Ten Boys from Dickens eBook

This eBook from the Gutenberg Project consists of approximately 229 pages of information about Ten Boys from Dickens.

One night, John Jasper, choir-master in Cloisterham Cathedral, on his way home through the Close, is brought to a standstill by the spectacle of Stony Durdles, dinner-bundle and all, leaning against the iron railing of the burial-ground, while a hideous small boy in rags flings stones at him, in the moonlight.  Sometimes the stones hit him, and sometimes they miss him, but Durdles seems indifferent to either fortune.  The hideous small boy, on the contrary, whenever he hits Durdles, blows a whistle of triumph through a jagged gap in the front of his mouth, where half his teeth are wanting; and whenever he misses him, yelps out, “Mulled agin!” and tries to atone for the failure by taking a more correct and vicious aim.

“What are you doing to the man?” demands Jasper.

“Makin’ a cock-shy of him,” replies the hideous small boy.

“Give me those stones in your hand.”

“Yes, I’ll give ’em you down your throat, if you come a ketchin’ hold of me,” says the small boy, shaking himself loose from Jasper’s touch, and backing.  “I’ll smash your eye if you don’t look out!”
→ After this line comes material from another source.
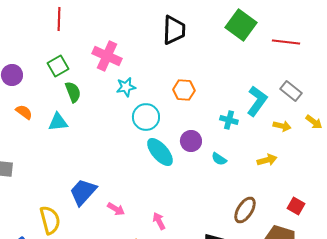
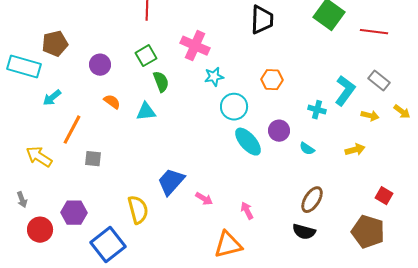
brown ellipse: (245, 210) -> (312, 200), moved

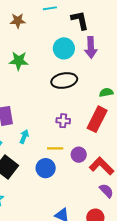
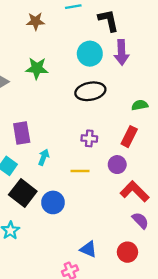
red rectangle: (97, 119) -> (129, 137), size x0.7
purple circle: (79, 155) -> (117, 165), moved
blue circle: (46, 168) -> (53, 202), moved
“What has the man done to you?”

“He won’t go home.”

“What is that to you?”

“He gives me a ’apenny to pelt him home if I ketches him out too late,” says the boy.  And then chants, like a little savage, half stumbling, and half dancing, among the rags and laces of his dilapidated boots,——­

Widdy widdy wen!  I—­ke—­ches—­’im out—­ar—­ter ten, Widdy widdy wy!  Then—­’E—­don’t—­go—­then—­I shy, Widdy widdy Wakecock warning!

—­with a sweeping emphasis on the last word, and one more shot at Durdles.  The bit of doggerel is evidently a sign which Durdles understands to mean either that he must prove himself able to stand clear of the shots, or betake himself immediately homeward, but he does not stir.

John Jasper crosses over to the railing where the Stony One is still profoundly meditating.

“Do you know this thing, this child?” he asks.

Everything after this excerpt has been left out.